* **RECORDS SUPPLIED**

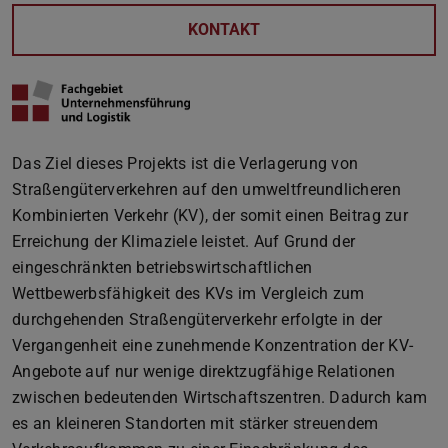
KONTAKT
Das Ziel dieses Projekts ist die Verlagerung von
Straßengüterverkehren auf den umweltfreundlicheren
Kombinierten Verkehr (KV), der somit einen Beitrag zur
Erreichung der Klimaziele leistet. Auf Grund der
eingeschränkten betriebswirtschaftlichen
Wettbewerbsfähigkeit des KVs im Vergleich zum
durchgehenden Straßengüterverkehr erfolgte in der
Vergangenheit eine zunehmende Konzentration der KV-
Angebote auf nur wenige direktzugfähige Relationen
zwischen bedeutenden Wirtschaftszentren. Dadurch kam
es an kleineren Standorten mit stärker streuendem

* **TASK STATEMENT**
The answer must be the lines from the one containing "Kombinierten Verkehr (KV), der" through the last line of the records, copied exactly, with nothing else.

* **EXERCISE ANSWER**
Kombinierten Verkehr (KV), der somit einen Beitrag zur
Erreichung der Klimaziele leistet. Auf Grund der
eingeschränkten betriebswirtschaftlichen
Wettbewerbsfähigkeit des KVs im Vergleich zum
durchgehenden Straßengüterverkehr erfolgte in der
Vergangenheit eine zunehmende Konzentration der KV-
Angebote auf nur wenige direktzugfähige Relationen
zwischen bedeutenden Wirtschaftszentren. Dadurch kam
es an kleineren Standorten mit stärker streuendem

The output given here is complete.